So, why have diesel fuel systems struggled in the American car market? To fully understand this curious phenomenon, you need to first know the history of the man behind the system, Rudolf Diesel.
Who Was Rudolf Diesel?
Rudolf Diesel was born in Paris in 1858, but his parents were both German. He went to school in his family's German hometown, Augsburg, and then studied engineering from the Munich Technical School, where he set a university record for receiving the highest grades of any student that ever attended.
Not long after Diesel graduated, he began designing a new vehicle ignition system that he hoped would be more efficient than the steam engines that were common during that time. With the support of the car manufacturing team at Machinenfabrik Augsburg Aktiengesellschaft, or MAN AG, he revealed an internal compression engine that was not only more efficient, but also compatible with a wide variety of different machines, from trains to marine crafts to automobiles.
Diesel originally used peanut oil in his compression engine, but then settled on a petroleum by-product that is known today as simply "diesel fuel."
Diesel's Rough Start in America
Rudolf Diesel attempted to introduce diesel into the United States, but he was unable to get a strong toehold in this country. Adolphus Busch, the infamous American beer brewer, took on Diesel's creation and tried to manufacture and distribute these engines in the United States. Unfortunately, the business venture was a financial disaster, and the diesel fuel system failed to catch on in America.
Nearly broke and with a future uncertain, Diesel returned to Europe. In 1913, he boarded a steamship en route from Germany to England, and mysteriously disappeared on the journey. Some historians suggest that the German government suspected Diesel was selling his patents to the English army--being broke, he was desperate to sell his creations to anyone who would give him money. The majority belief, however, is that Diesel committed suicide as a result of his imminent financial doom, which hit rock bottom when his product failed in the United States.
Diesel Fuel After Diesel
After Rudolf Diesel passed away, diesel still continued to struggle on this continent. The trucking industry began popularizing diesel fuel, but this love for diesel was short-lived. In the 1980s, the federal government increased the tax rate for diesel fuel but not petroleum gasoline, and this was the final nail in the coffin.

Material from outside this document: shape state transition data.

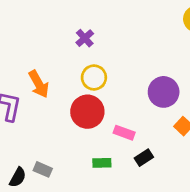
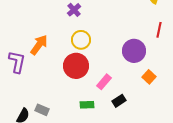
orange arrow: (39, 84) -> (39, 45), turned -115
pink rectangle: (124, 133) -> (104, 82), turned -70

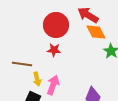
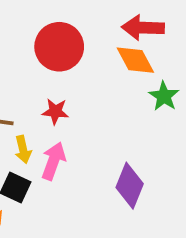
red arrow: (88, 15) -> (143, 28), moved, turned -30
red star: (54, 50) -> (55, 111), moved

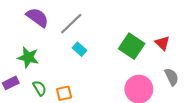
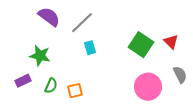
cyan rectangle: (79, 49) -> (90, 48), turned 32
green semicircle: (39, 88) -> (51, 86), turned 56

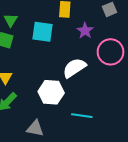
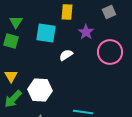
white semicircle: (74, 68) -> (66, 55), moved, size x0.6
white hexagon: (51, 92) -> (40, 90), moved

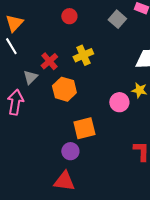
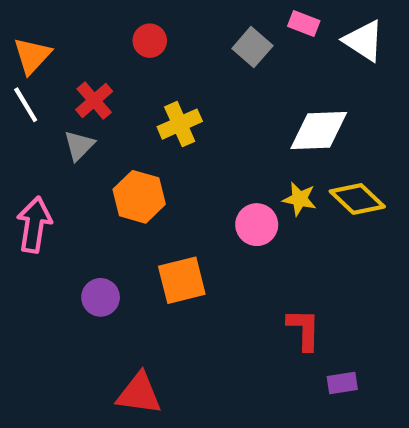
red cross: (49, 61) -> (94, 101), moved
gray triangle: (30, 77) -> (79, 145), moved
purple circle: (70, 151) -> (101, 297), moved

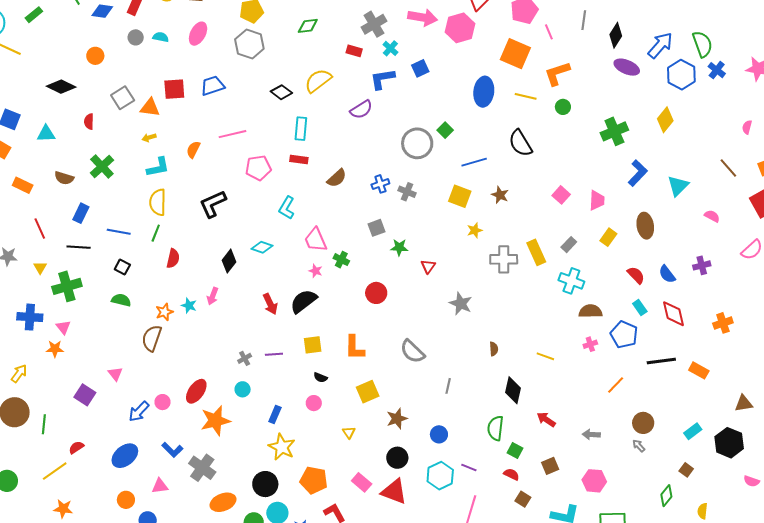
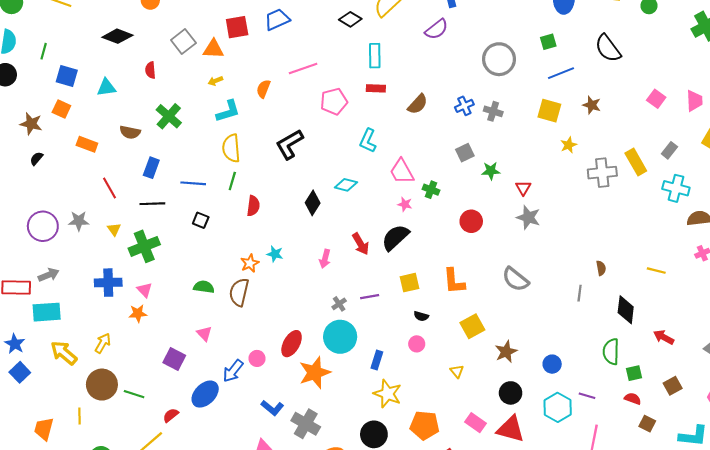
green square: (445, 130) -> (548, 42), moved, turned 35
pink arrow: (213, 296) -> (325, 259), moved
green semicircle: (121, 300) -> (204, 287), moved
gray star: (461, 304) -> (528, 217), moved
gray line: (448, 386) -> (580, 293), moved
cyan circle: (243, 389) -> (340, 337), size x2.0
green line: (44, 424) -> (134, 394), turned -72
green square: (515, 450) -> (634, 373), turned -35
blue ellipse: (125, 456) -> (205, 394), moved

Today, Americans can receive tax credits for certain diesel-based vehicles, but diesel never did quite take off in the way that it has in the rest of the world. In 2014, car consumers began to rethink how they previously felt about these automobiles, so the future looks promising for Rudolf Diesel's creation. Only time will tell, but it is definitely too soon to cross off the success of diesel in the United States.